DNA Missing From The British Past
It was a programme on skin and why the Navajo have skin problems that put me onto this theme. It appears that when the Navajo Indian people were forced on the Long March in 1864, many died. The survivors had a disproportionately high incidence of skin disease and that has remained in the surviving population. This reminded me of how aspects of our past might severely distort our own human record. The DNA missing from the British past is due to a funeral practice. Those of us today that choose cremation follow the same pattern; one that destroys our DNA.
Keeping family close by
The first hunter gatherers in Britain lived hand to mouth. When somebody died, they had far too much to do than spend time digging graves or building funeral pyres. They simply did what their forebears did; exposed the body to animals and birds. That left them free to forage for food. Once the skeleton was cleaned off, they salvaged a few bones. These could accompany them, as they still followed a nomadic life. The bones kept them in touch with their ancestors.
Horticulturalists
The hunter gatherers settled in a single location when they started to grow crops in 4000 BC. They also appear to have refined their funeral practice. The bodies were exposed on towers, lifted away from the animals and displayed purely for the birds. The bones were collected and put into chambers. The birds, the sunlight and oxygen, all destroy DNA. It is the opposite of bodies frozen into the permafrost or buried in soil. These latter bodies can maintain some DNA for perhaps a few thousand years.

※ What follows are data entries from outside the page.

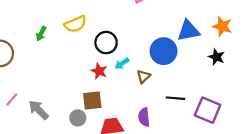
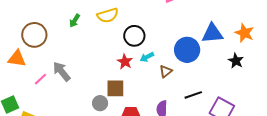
black line: (175, 98) -> (193, 95), turned -30
gray arrow: (39, 110) -> (62, 71), moved

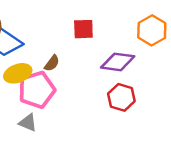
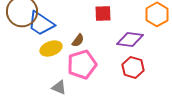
pink pentagon: (37, 90) -> (82, 64), moved

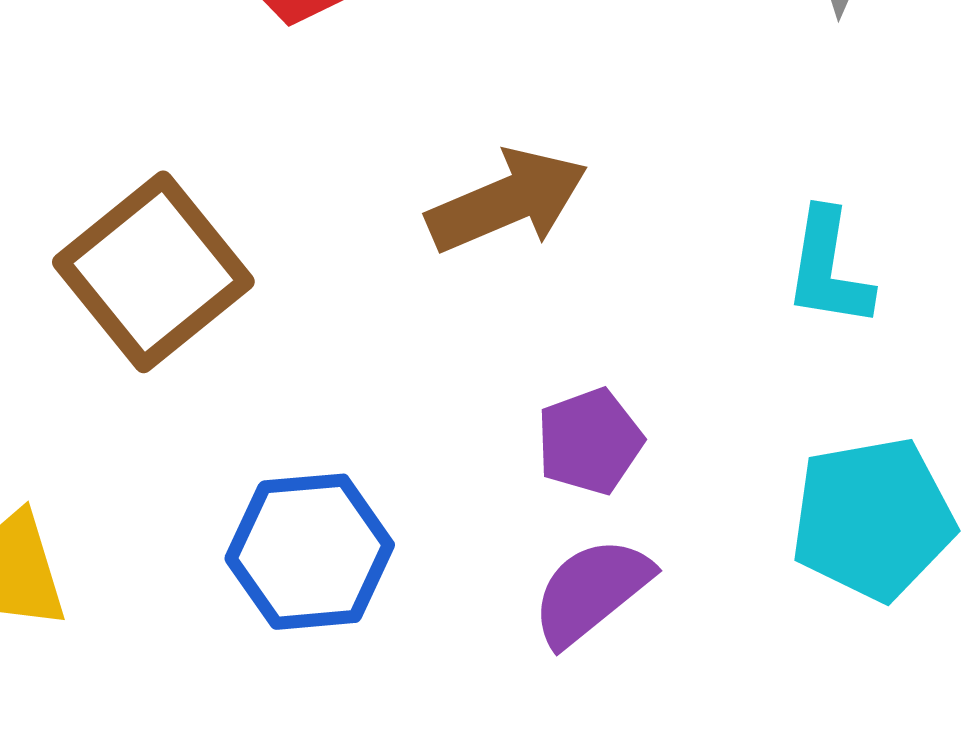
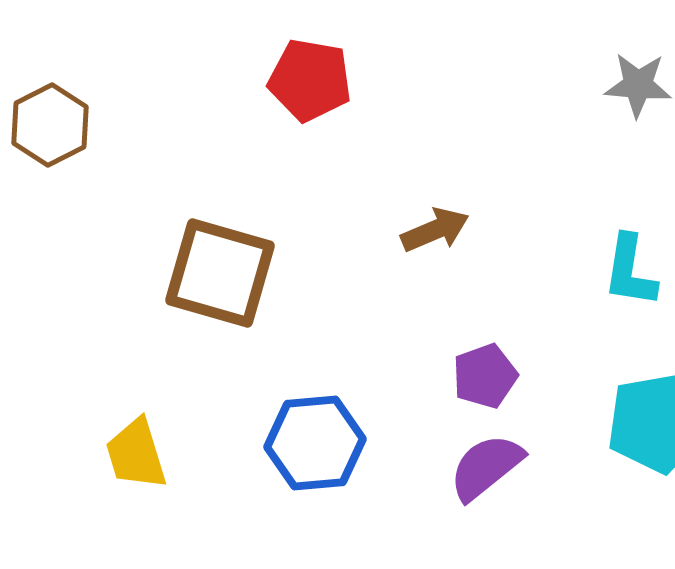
brown arrow: (507, 201) -> (435, 230), size x0.7
brown square: (153, 272) -> (220, 273), turned -35

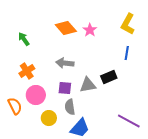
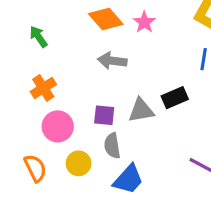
gray arrow: (65, 63) -> (112, 61), moved
orange semicircle: (15, 106) -> (35, 168), moved

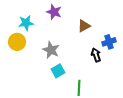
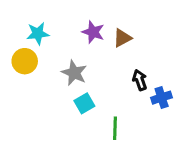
purple star: (54, 12) -> (93, 32), moved
blue cross: (109, 42) -> (162, 98), moved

DNA missing from the British past
My pagan ancestor Zuri in 2200 BC knew only the birds when it came to death. When she experienced a burial in soil, of one of the Beaker People, it profoundly shocked her. So, when we dig up these buried bodies they reflect a different culture, people who have moved in from Europe. What we might call the true Britons, the people here from the Ice Age, gave their DNA to the birds. Consequently, they flew off and took our entire identity with them, never to be found.